Stattdessen sitzt er nun als Kostgänger des verhassten Systems in einem Hochsicherheitsgefängnis, inneren und äußeren Zwängen ausgeliefert. Wo er schon Aktivisten sozusagen niederer Art abwatschte, wegen ihrer „Minderwertigkeitsgefühle“, ihrer „Feindseligkeit“ (86 z.B.) und für ihre „Ersatzhandlungen“(93ff.).  Das Maß an Geringschätzung für  typisierte Menschen teilt er mit den Psychologen, die ihn einstmals „demütigten“. Dabei musste er wissen, dass er riskierte, als armes Würstchen, als hochkrimineller Gefangener in die Klauen von Psychiatrie und Justiz zu geraten, die das System schützen sollen gegen Dissidenten und Revolutionäre wie ihn. Hat er etwa über die RAF gelesen und ihren Kampf um Anerkennung als Kriegsgefangene? Er musste wissen, dass das Schweinesystem (RAF) am längeren Hebel sitzt und es gegen den unweigerlichen  sozialen Tod gar nichts nützt, strafrechtlich für verantwortlich erklärt zu werden – was ihm das Wichtigste am Deal beim Prozess war. Soziale Ächtung geht dann eben andere Wege als den psychiatrischen Weg. Wir sind längst wieder auch beim Text:

Ich jedenfalls kenne den als „links“ beschriebenen Menschenschlag und würde Kaczynski auch im weitesten Sinn als „links“ verstehen. Ich bin jetzt gespannt,  wie er den Bogen schlägt von diesen Leuten zum Durchbruch der totalitären Technokratie.
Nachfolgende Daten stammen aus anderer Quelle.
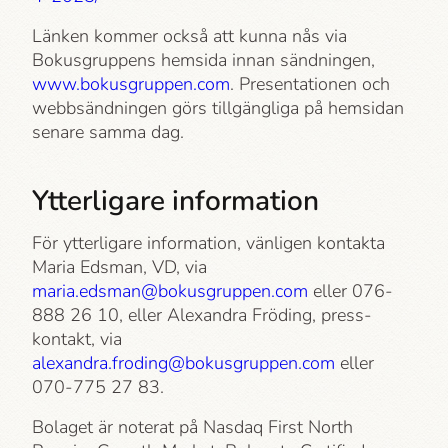
Länken kommer också att kunna nås via
Bokusgruppens hemsida innan sändningen,
www.bokusgruppen.com
. Presentationen och
webbsändningen görs tillgängliga på hemsidan
senare samma dag.
Ytterligare information
För ytterligare information, vänligen kontakta
Maria Edsman, VD, via
maria.edsman@bokusgruppen.com
eller 076-
888 26 10, eller Alexandra Fröding, press­
kontakt, via
alexandra.froding@bokusgruppen.com
eller
070-775 27 83.
Bolaget är noterat på Nasdaq First North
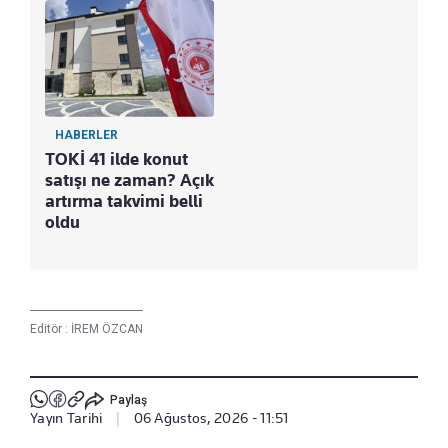
HABERLER
TOKİ 41 ilde konut
satışı ne zaman? Açık
artırma takvimi belli
oldu
Editör :
İREM ÖZCAN
Paylaş
Yayın Tarihi
|
06 Ağustos, 2026 - 11:51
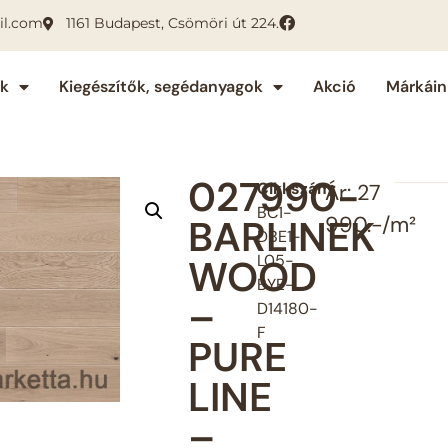
il.com
1161 Budapest, Csömöri út 224.
ok
Kiegészítők, segédanyagok
Akció
Márkáin
027990-
Cikkszám:
Ár: 27
BC1-
BARLINEK
990.-/m²
DBE1-
L05-
WOOD
BYE-
–
D14180-
F
PURE
LINE
–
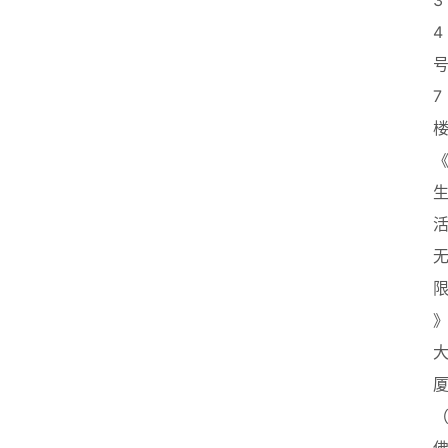
3
4
7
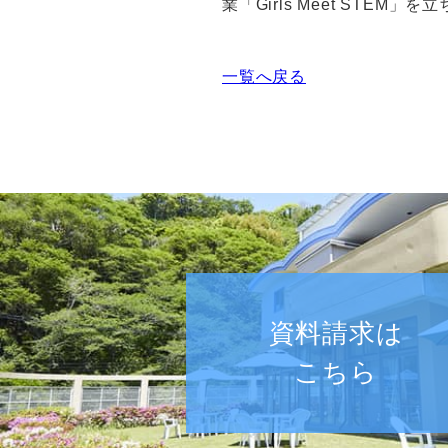
業「
Girls Meet STEM
」を立
一覧へ戻る
資料請求は
こちら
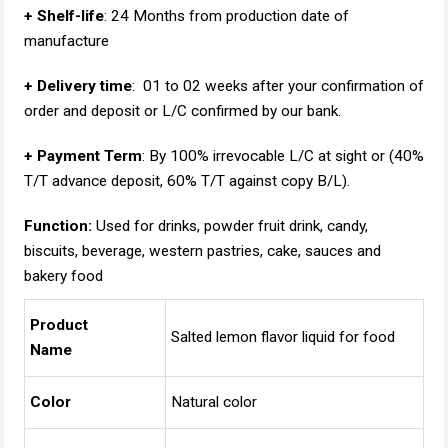
+ Shelf-life
: 24 Months from production date of
manufacture
+ Delivery time
: 01 to 02 weeks after your confirmation of
order and deposit or L/C confirmed by our bank.
+ Payment Term
: By 100% irrevocable L/C at sight or (40%
T/T advance deposit, 60% T/T against copy B/L).
Function:
Used for drinks, powder fruit drink, candy,
biscuits, beverage, western pastries, cake, sauces and
bakery food
Product
Salted lemon flavor liquid for food
Name
Color
Natural color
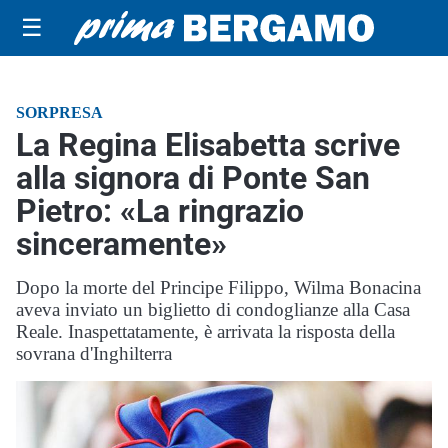
☰
SORPRESA
La Regina Elisabetta scrive
alla signora di Ponte San
Pietro: «La ringrazio
sinceramente»
Dopo la morte del Principe Filippo, Wilma Bonacina
aveva inviato un biglietto di condoglianze alla Casa
Reale. Inaspettatamente, è arrivata la risposta della
sovrana d'Inghilterra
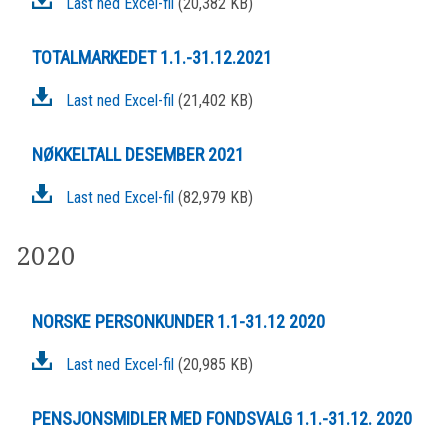
Last ned Excel-fil
(20,382 KB)
TOTALMARKEDET 1.1.-31.12.2021
Last ned Excel-fil
(21,402 KB)
NØKKELTALL DESEMBER 2021
Last ned Excel-fil
(82,979 KB)
2020
NORSKE PERSONKUNDER 1.1-31.12 2020
Last ned Excel-fil
(20,985 KB)
PENSJONSMIDLER MED FONDSVALG 1.1.-31.12. 2020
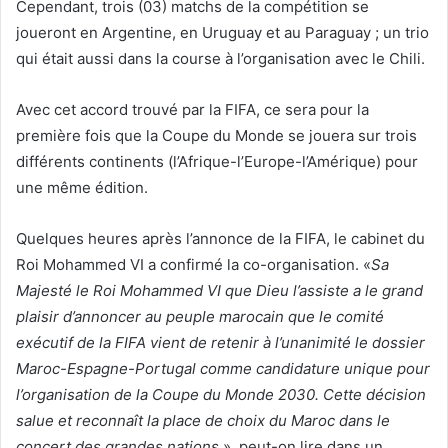
Cependant, trois (03) matchs de la compétition se
joueront en Argentine, en Uruguay et au Paraguay ; un trio
qui était aussi dans la course à l’organisation avec le Chili.
Avec cet accord trouvé par la FIFA, ce sera pour la
première fois que la Coupe du Monde se jouera sur trois
différents continents (l’Afrique-l’Europe-l’Amérique) pour
une même édition.
Quelques heures après l’annonce de la FIFA, le cabinet du
Roi Mohammed VI a confirmé la co-organisation. «
Sa
Majesté le Roi Mohammed VI que Dieu l’assiste a le grand
plaisir d’annoncer au peuple marocain que le comité
exécutif de la FIFA vient de retenir à l’unanimité le dossier
Maroc-Espagne-Portugal comme candidature unique pour
l’organisation de la Coupe du Monde 2030. Cette décision
salue et reconnaît la place de choix du Maroc dans le
concert des grandes nations
», peut-on lire dans un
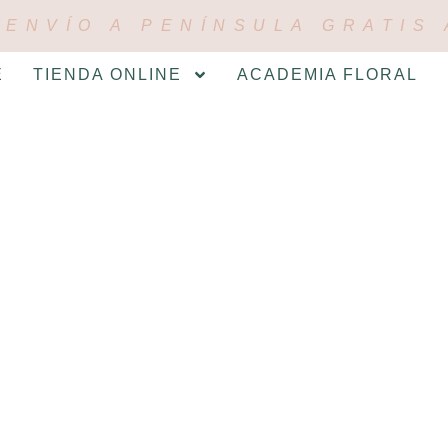
ENVÍO A PENÍNSULA GRATIS 
E
TIENDA ONLINE
ACADEMIA FLORAL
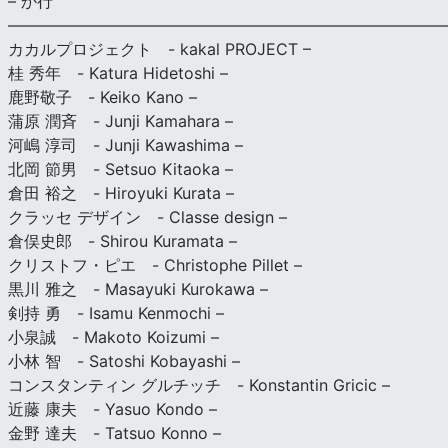
– か行
————————————————————————————
カカルプロジェクト - kakal PROJECT –
桂 秀年 - Katura Hidetoshi –
鹿野敬子 - Keiko Kano –
蒲原 潤斉 - Junji Kamahara –
河嶋 淳司 - Junji Kawashima –
北岡 節男 - Setsuo Kitaoka –
倉田 裕之 - Hiroyuki Kurata –
クラッセ デザイン - Classe design –
倉俣史郎 - Shirou Kuramata –
クリストフ・ピエ - Christophe Pillet –
黒川 雅之 - Masayuki Kurokawa –
剣持 勇 - Isamu Kenmochi –
小泉誠 - Makoto Koizumi –
小林 智 - Satoshi Kobayashi –
コンスタンティン グルチッチ - Konstantin Gricic –
近藤 康夫 - Yasuo Kondo –
金野 達夫 - Tatsuo Konno –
Ted Kaczynskis nüchterner Stil in Briefstellen sticht übrigens angenehm ab von seinem Theorieversuch im Manifest. Ein Stil der Halbbildung, Wittgenstein abgeguckt? Es kann gut sein, dass Lutz Dammbecks Beitrag – ganz ohne politische Morde – der fruchtbarere ist, weil er alle möglichen viel versprechenden Verbindungen bahnt und nicht eine einsame Schleimspur zieht.

7.5. Doch sechzig Seiten weiter.

Durch das Lektorieren einer Examensarbeit werde ich viel toleranter für Ted Kaczynskis Verlautbarungs-Stil. Er spricht vieles auch emotional an, was nur ein ausgeführter Text vermag. Die Zählung nach Abschnitten macht Sinn angesichts der Unwägbarkeiten der Publikation, zum Beispiel in einer Zeitung. Das Milieu, in dem er wissenschaftlich sozialisiert worden ist, arbeitet eben nicht mit freieren Mitteln wie dem gewinnenden Plädoyer, dem kontroversen Dialog, ja der Satire, generell eben nicht mit den literarischen Mitteln seit Diderot und Voltaire, sondern tendiert zu standardisierten Formen, wie angelsächsische Fachzeitschriften sie auf die Spitze treiben. Was ein John Brockman förderte – Popularisierung von Wissenschaft –  wird Kaczynski gar verdächtig sein als „Propaganda“, „Verführung“. Er schreibt einen Stil der Einsamkeit. Er ist gewiss stolz auf seine analytischen Fähigkeiten und hat vieles in einer Weise durchdacht, wie es auf langen Wanderungen oder an den verrücktesten Orten geschieht.

Was er von der „technologisch fortgeschrittenen Gesellschaft“, „Technologie“ oder schlicht „System“ sagt, kenne ich bereits vom Medienphilosophen Vilem Flusser und  dem anarchistischen Wissenschaftstheoretiker Paul Feyerabend. Doch Ted Kaczynski fehlt im Vergleich zu diesen Autoren jeglicher Humor, so wie im Leben jede Listigkeit.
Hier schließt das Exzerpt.